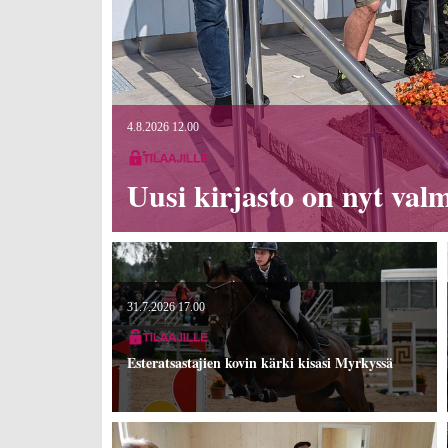
4.8.2026 12.00
Uusi kirjasto on nyt valm
31.7.2026 17.00
Esteratsastajien kovin kärki kisasi Myrkyssä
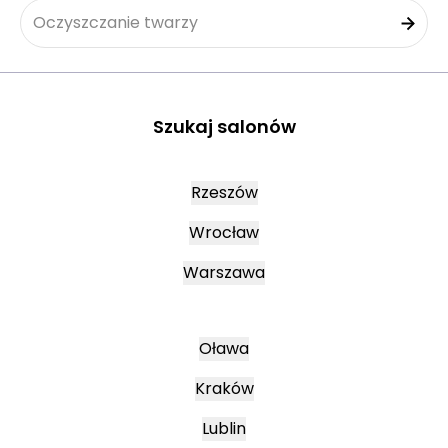
Oczyszczanie twarzy
Szukaj salonów
Rzeszów
Wrocław
Warszawa
Oława
Kraków
Lublin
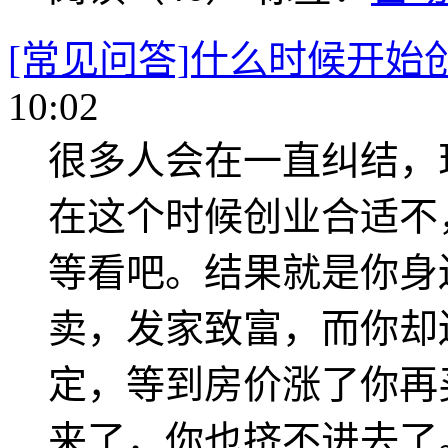
[常见问答]什么时候开始
10:02
很多人会在一直纠结，
在这个时候创业合适不
等看吧。结果就是你身
卖，发家致富，而你却
定，等到房价涨了你再
来了，你也挤不进去了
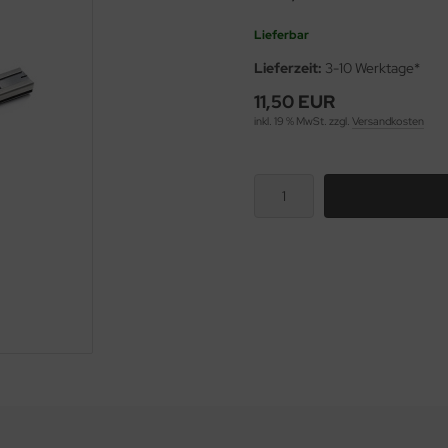
Lieferbar
Lieferzeit:
3-10 Werktage*
11,50 EUR
inkl. 19 % MwSt. zzgl.
Versandkosten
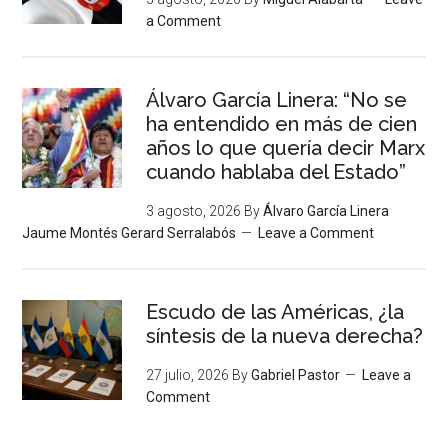
a Comment
Álvaro García Linera: “No se
ha entendido en más de cien
años lo que quería decir Marx
cuando hablaba del Estado”
3 agosto, 2026
By
Álvaro García Linera
Jaume Montés Gerard Serralabós
Leave a Comment
Escudo de las Américas, ¿la
síntesis de la nueva derecha?
27 julio, 2026
By
Gabriel Pastor
Leave a
Comment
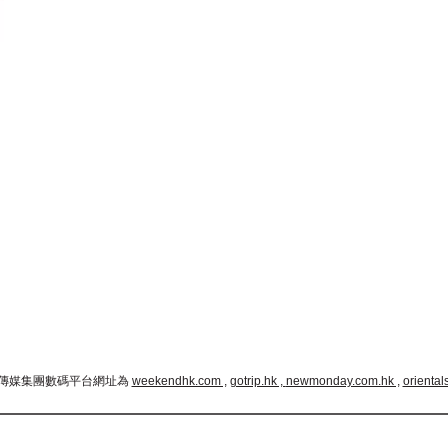
傳媒集團數碼平台網址為
weekendhk.com ,
gotrip.hk ,
newmonday.com.hk ,
oriental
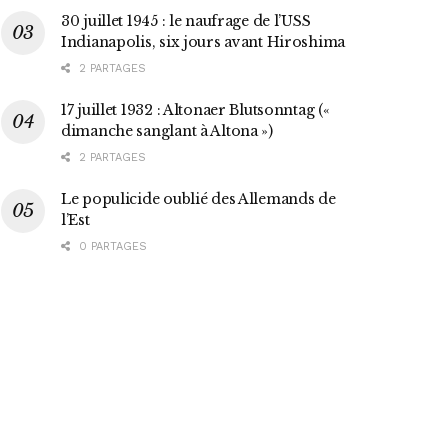
30 juillet 1945 : le naufrage de l’USS
Indianapolis, six jours avant Hiroshima
2 PARTAGES
17 juillet 1932 : Altonaer Blutsonntag («
dimanche sanglant à Altona »)
2 PARTAGES
Le populicide oublié des Allemands de
l’Est
0 PARTAGES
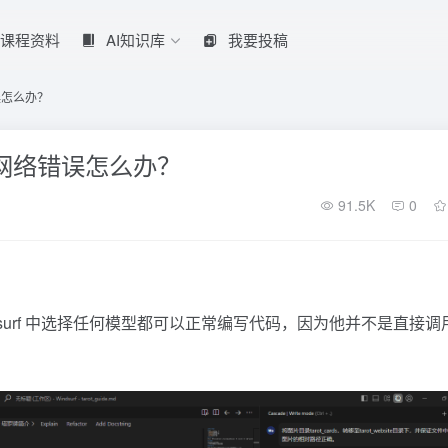
课程资料
AI知识库
我要投稿
误怎么办？
是网络错误怎么办？
91.5K
0
urf
中选择任何模型都可以正常编写代码，因为他并不是直接调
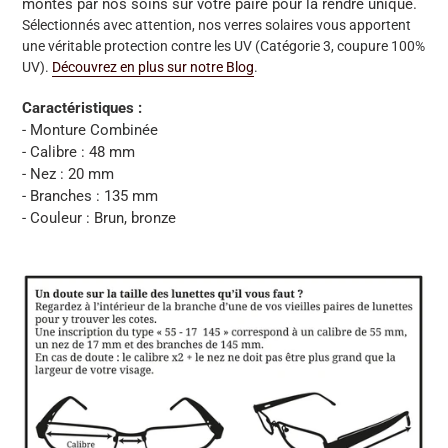
montés par nos soins sur votre paire pour la rendre unique.
Sélectionnés avec attention, nos verres solaires vous apportent
une véritable protection contre les UV (Catégorie 3, coupure 100%
UV).
Découvrez en plus sur notre Blog
.
Caractéristiques :
- Monture Combinée
- Calibre : 48 mm
- Nez : 20 mm
- Branches : 135 mm
- Couleur : Brun, bronze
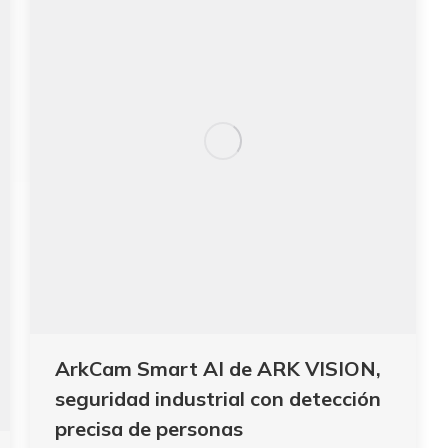
ArkCam Smart AI de ARK VISION,
seguridad industrial con detección
precisa de personas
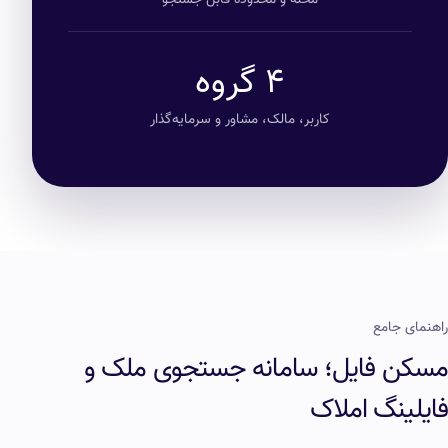
محله و محدوده قابل جستجو
۴ گروه
کاربر، مالک، مشاور و سرمایه‌گذار
راهنمای جامع
مسکن فایل؛ سامانه جستجوی ملک و
فایلینگ املاک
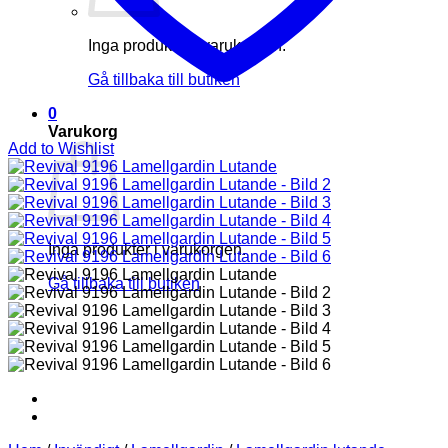
Inga produkter i varukorgen.
Gå tillbaka till butiken
0
Varukorg
Add to Wishlist
Inga produkter i varukorgen.
Gå tillbaka till butiken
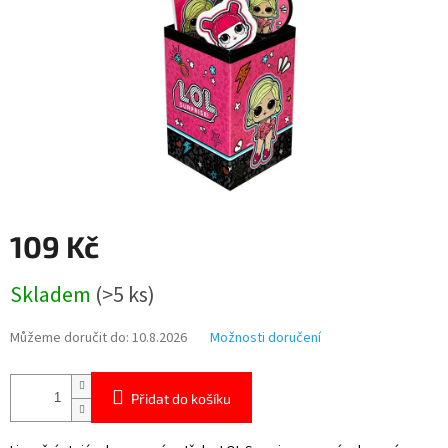
109 Kč
Měrná
Skladem
(>5 ks)
cena:
Můžeme doručit do:
10.8.2026
Možnosti doručení
Přidat do košíku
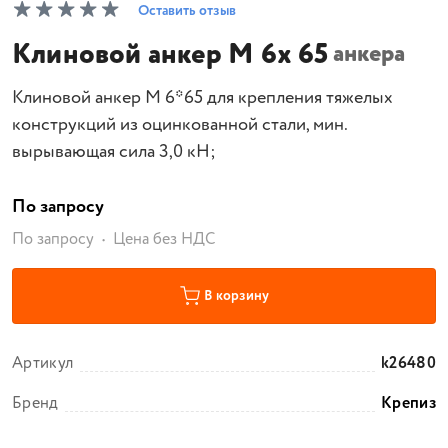
Оставить отзыв
Клиновой анкер M 6х 65
анкера
Клиновой анкер M 6*65 для крепления тяжелых
конструкций из оцинкованной стали, мин.
вырывающая сила 3,0 кН;
По запросу
По запросу
Цена без НДС
В корзину
Артикул
k26480
Бренд
Крепиз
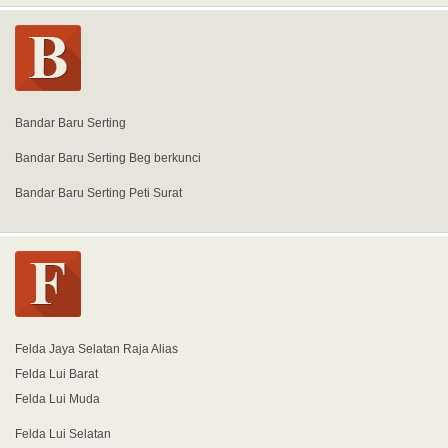
Bandar Baru Serting
Bandar Baru Serting Beg berkunci
Bandar Baru Serting Peti Surat
Felda Jaya Selatan Raja Alias
Felda Lui Barat
Felda Lui Muda
Felda Lui Selatan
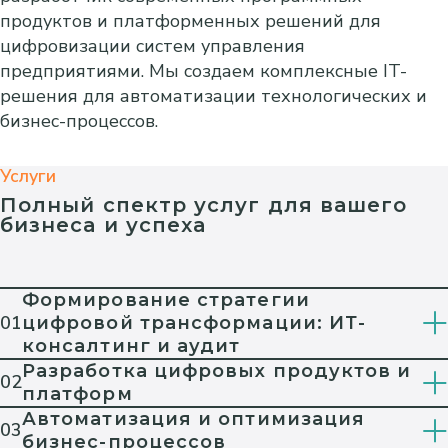
продуктов и платформенных решений для
цифровизации систем управления
предприятиями. Мы создаем комплексные IT-
решения для автоматизации технологических и
бизнес-процессов.
Услуги
Полный спектр услуг для вашего
бизнеса и успеха
Формирование стратегии
01
цифровой трансформации: ИТ-
консалтинг и аудит
Разработка цифровых продуктов и
02
платформ
Автоматизация и оптимизация
03
бизнес-процессов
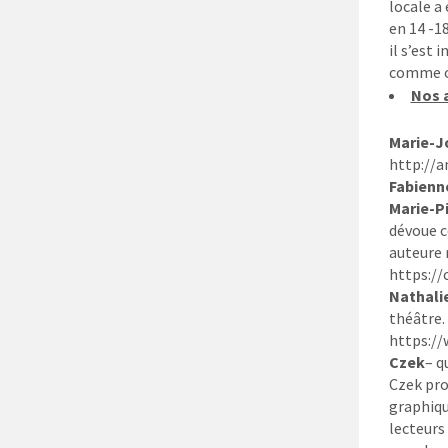
locale a
en 14 -1
il s’est
comme ou
Nos 
Marie-J
http://a
Fabienn
Marie-Pi
dévoue co
auteure 
https://
Nathali
théâtre.
https:/
Czek
– q
Czek pro
graphiqu
lecteurs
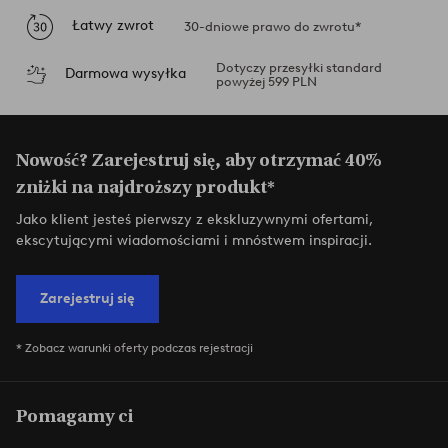
Łatwy zwrot
30-dniowe prawo do zwrotu*
Dotyczy przesyłki standard
Darmowa wysyłka
powyżej 599 PLN
Nowość? Zarejestruj się, aby otrzymać 40%
zniżki na najdroższy produkt*
Jako klient jesteś pierwszy z ekskluzywnymi ofertami,
ekscytującymi wiadomościami i mnóstwem inspiracji.
Zarejestruj się
* Zobacz warunki oferty podczas rejestracji
Pomagamy ci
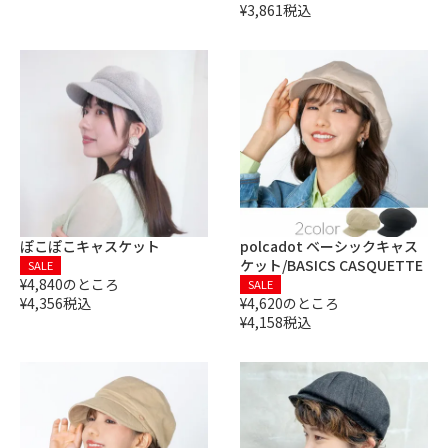
¥
3,861
税込
ぽこぽこキャスケット
polcadot
ベーシックキャス
ケット/BASICS CASQUETTE
SALE
¥
4,840
のところ
SALE
¥
4,356
税込
¥
4,620
のところ
¥
4,158
税込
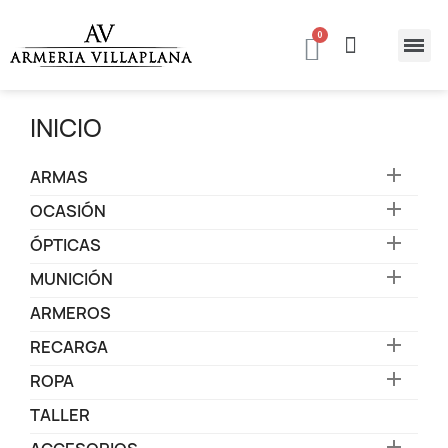
INICIO

ARMAS

OCASIÓN

ÓPTICAS

MUNICIÓN
ARMEROS

RECARGA

ROPA
TALLER

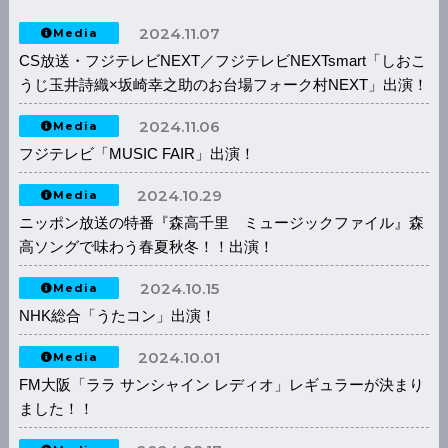
2024.11.07
Media
CS放送・フジテレビNEXT／フジテレビNEXTsmart「しおこ
うじ玉井詩織×坂崎幸之助のお台場フォーク村NEXT」出演！
2024.11.06
Media
フジテレビ「MUSIC FAIR」出演！
2024.10.29
Media
ニッポン放送の特番『森高千里 ミュージックファイル』森
高ソングで味わう春夏秋冬！！出演！
2024.10.15
Media
NHK総合「うたコン」出演！
2024.10.01
Media
FM大阪「ララ サンシャイン レディオ」レギュラーが決まり
ました！！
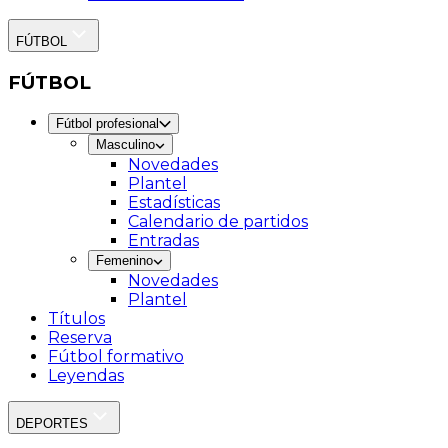
FÚTBOL
FÚTBOL
Fútbol profesional
Masculino
Novedades
Plantel
Estadísticas
Calendario de partidos
Entradas
Femenino
Novedades
Plantel
Títulos
Reserva
Fútbol formativo
Leyendas
DEPORTES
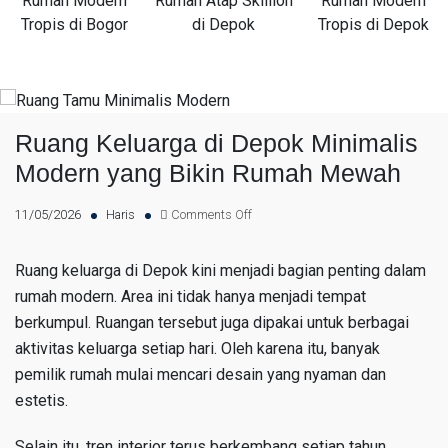
Rumah Modern
Rumah Atap Skillion
Rumah Modern
Tropis di Bogor
di Depok
Tropis di Depok
Ruang Keluarga di Depok Minimalis
Modern yang Bikin Rumah Mewah
11/05/2026
Haris
Comments Off
Ruang keluarga di Depok kini menjadi bagian penting dalam
rumah modern. Area ini tidak hanya menjadi tempat
berkumpul. Ruangan tersebut juga dipakai untuk berbagai
aktivitas keluarga setiap hari. Oleh karena itu, banyak
pemilik rumah mulai mencari desain yang nyaman dan
estetis.
Selain itu, tren interior terus berkembang setiap tahun.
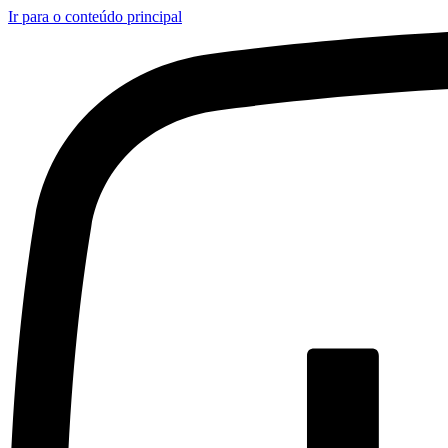
Ir para o conteúdo principal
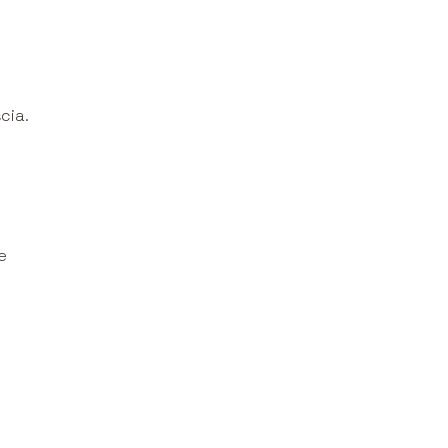
cia.
e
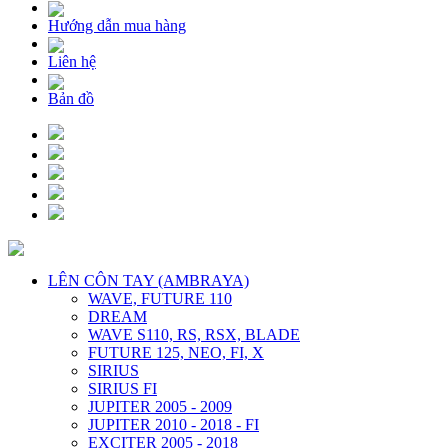
Hướng dẫn mua hàng
Liên hệ
Bản đồ
LÊN CÔN TAY (AMBRAYA)
WAVE, FUTURE 110
DREAM
WAVE S110, RS, RSX, BLADE
FUTURE 125, NEO, FI, X
SIRIUS
SIRIUS FI
JUPITER 2005 - 2009
JUPITER 2010 - 2018 - FI
EXCITER 2005 - 2018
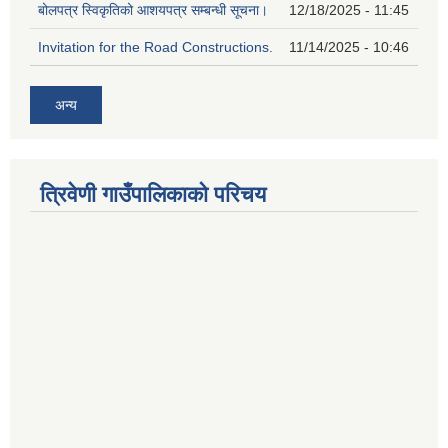
बोलपत्र स्विकृतिको आशयपत्र सम्बन्धी सूचना।
12/18/2025 - 11:45
Invitation for the Road Constructions.
11/14/2025 - 10:46
अन्य
त्रिवेणी गाउँपालिकाको परिचय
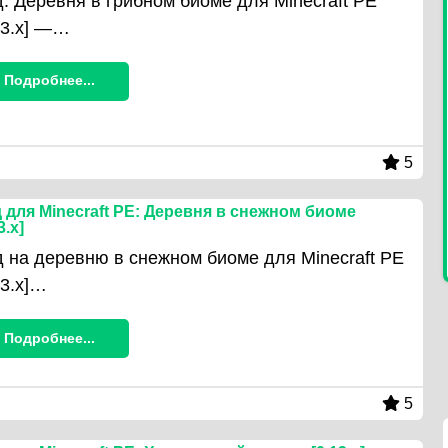
: Деревня в грибном биоме для Minecraft PE
13.x] —…
Подробнее...
5
 для Minecraft PE: Деревня в снежном биоме
3.x]
 на деревню в снежном биоме для Minecraft PE
13.x]…
Подробнее...
5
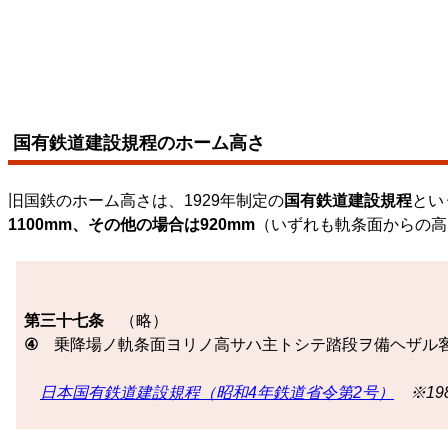
国有鉄道建設規程のホーム高さ
旧国鉄のホーム高さは、1929年制定の
国有鉄道建設規程
とい
1100mm、その他の場合は920mm
（いずれも軌条面からの高
第三十七条
（略）
④
乗降場ノ軌条面ヨリノ高サハ主トシテ踏段ヲ備ヘザル客
日本国有鉄道建設規程（昭和4年鉄道省令第2号）
※19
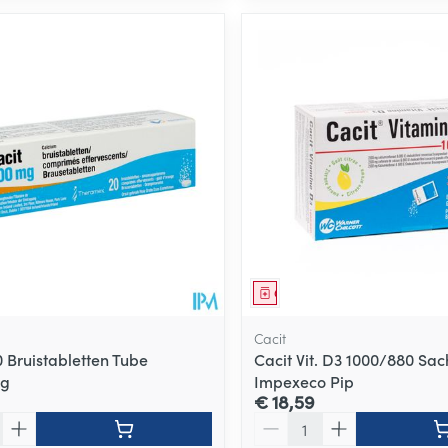
middel
Geneesmiddel
Cacit
0 Bruistabletten Tube
Cacit Vit. D3 1000/880 Sa
mg
Impexeco Pip
€ 18,59
Aantal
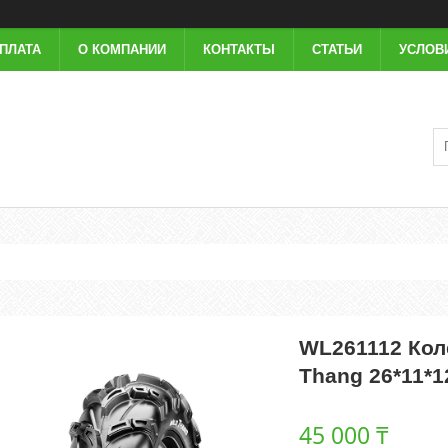
ОПЛАТА
О КОМПАНИИ
КОНТАКТЫ
СТАТЬИ
УСЛОВ
WL261112 Кол
Thang 26*11*1
45 000 ₸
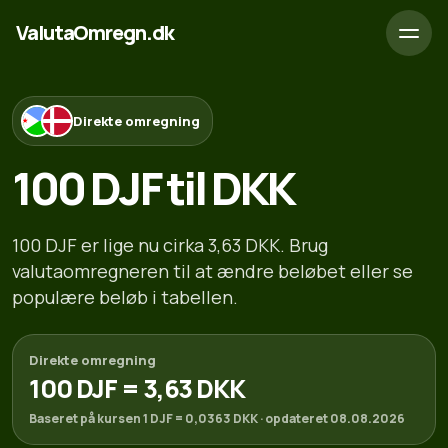
ValutaOmregn.dk
Direkte omregning
100 DJF til DKK
100 DJF er lige nu cirka 3,63 DKK. Brug
valutaomregneren til at ændre beløbet eller se
populære beløb i tabellen.
Direkte omregning
100 DJF = 3,63 DKK
Baseret på kursen 1 DJF = 0,0363 DKK · opdateret 08.08.2026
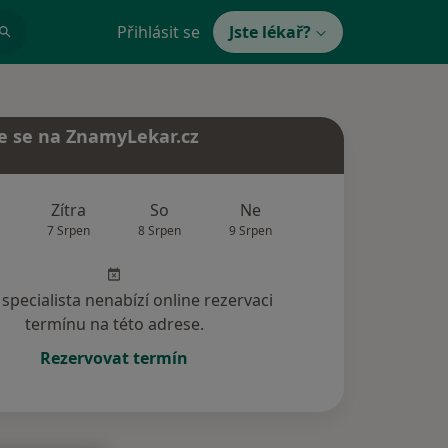
Přihlásit se
Jste lékař?
e se na ZnamyLekar.cz
Zítra
So
Ne
Po
Út
7 Srpen
8 Srpen
9 Srpen
10 Srpen
11 Srp
specialista nenabízí online rezervaci
termínu na této adrese.
Rezervovat termín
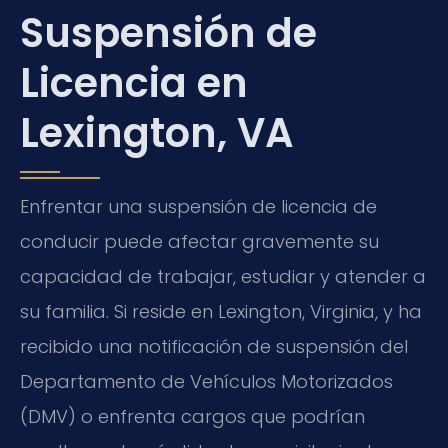
Suspensión de
Licencia en
Lexington, VA
Enfrentar una suspensión de licencia de
conducir puede afectar gravemente su
capacidad de trabajar, estudiar y atender a
su familia. Si reside en Lexington, Virginia, y ha
recibido una notificación de suspensión del
Departamento de Vehículos Motorizados
(DMV) o enfrenta cargos que podrían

==========

What you will do: Starting with the line above that holds "Rumah Atap Skillion", restate each line word for word up to and including the line that holds "su familia. Si". Drop the pictures.

Problem solution:
Rumah Atap Skillion
Rumah Modern
Tropis di Bogor
di Depok
Tropis di Depok
Ruang Keluarga di Depok Minimalis
Modern yang Bikin Rumah Mewah
11/05/2026
Haris
Comments Off
Ruang keluarga di Depok kini menjadi bagian penting dalam
rumah modern. Area ini tidak hanya menjadi tempat
berkumpul. Ruangan tersebut juga dipakai untuk berbagai
aktivitas keluarga setiap hari. Oleh karena itu, banyak
pemilik rumah mulai mencari desain yang nyaman dan
estetis.
Selain itu, tren interior terus berkembang setiap tahun.
Ir para o conteúdo principal
cia.
e
Hướng dẫn mua hàng
Liên hệ
Bản đồ
LÊN CÔN TAY (AMBRAYA)
WAVE, FUTURE 110
DREAM
WAVE S110, RS, RSX, BLADE
FUTURE 125, NEO, FI, X
SIRIUS
SIRIUS FI
JUPITER 2005 - 2009
JUPITER 2010 - 2018 - FI
EXCITER 2005 - 2018
बोलपत्र स्विकृतिको आशयपत्र सम्बन्धी सूचना।
12/18/2025 - 11:45
Invitation for the Road Constructions.
11/14/2025 - 10:46
अन्य
त्रिवेणी गाउँपालिकाको परिचय
: Деревня в грибном биоме для Minecraft PE
13.x] —…
Подробнее...
5
 для Minecraft PE: Деревня в снежном биоме
3.x]
 на деревню в снежном биоме для Minecraft PE
13.x]…
Подробнее...
5
国有鉄道建設規程のホーム高さ
旧国鉄のホーム高さは、1929年制定の
国有鉄道建設規程
とい
1100mm、その他の場合は920mm
（いずれも軌条面からの高
第三十七条
（略）
④
乗降場ノ軌条面ヨリノ高サハ主トシテ踏段ヲ備ヘザル客
日本国有鉄道建設規程（昭和4年鉄道省令第2号）
※19
middel
Geneesmiddel
Cacit
0 Bruistabletten Tube
Cacit Vit. D3 1000/880 Sa
mg
Impexeco Pip
€ 18,59
Aantal
ОПЛАТА
О КОМПАНИИ
КОНТАКТЫ
СТАТЬИ
УСЛОВ
WL261112 Кол
Thang 26*11*1
45 000 ₸
ValutaOmregn.dk
Direkte omregning
100 DJF til DKK
100 DJF er lige nu cirka 3,63 DKK. Brug
valutaomregneren til at ændre beløbet eller se
populære beløb i tabellen.
Direkte omregning
100 DJF = 3,63 DKK
Baseret på kursen 1 DJF = 0,0363 DKK · opdateret 08.08.2026
Přihlásit se
Jste lékař?
e se na ZnamyLekar.cz
Zítra
So
Ne
Po
Út
7 Srpen
8 Srpen
9 Srpen
10 Srpen
11 Srp
specialista nenabízí online rezervaci
termínu na této adrese.
Rezervovat termín
Suspensión de
Licencia en
Lexington, VA
Enfrentar una suspensión de licencia de
conducir puede afectar gravemente su
capacidad de trabajar, estudiar y atender a
su familia. Si reside en Lexington, Virginia, y ha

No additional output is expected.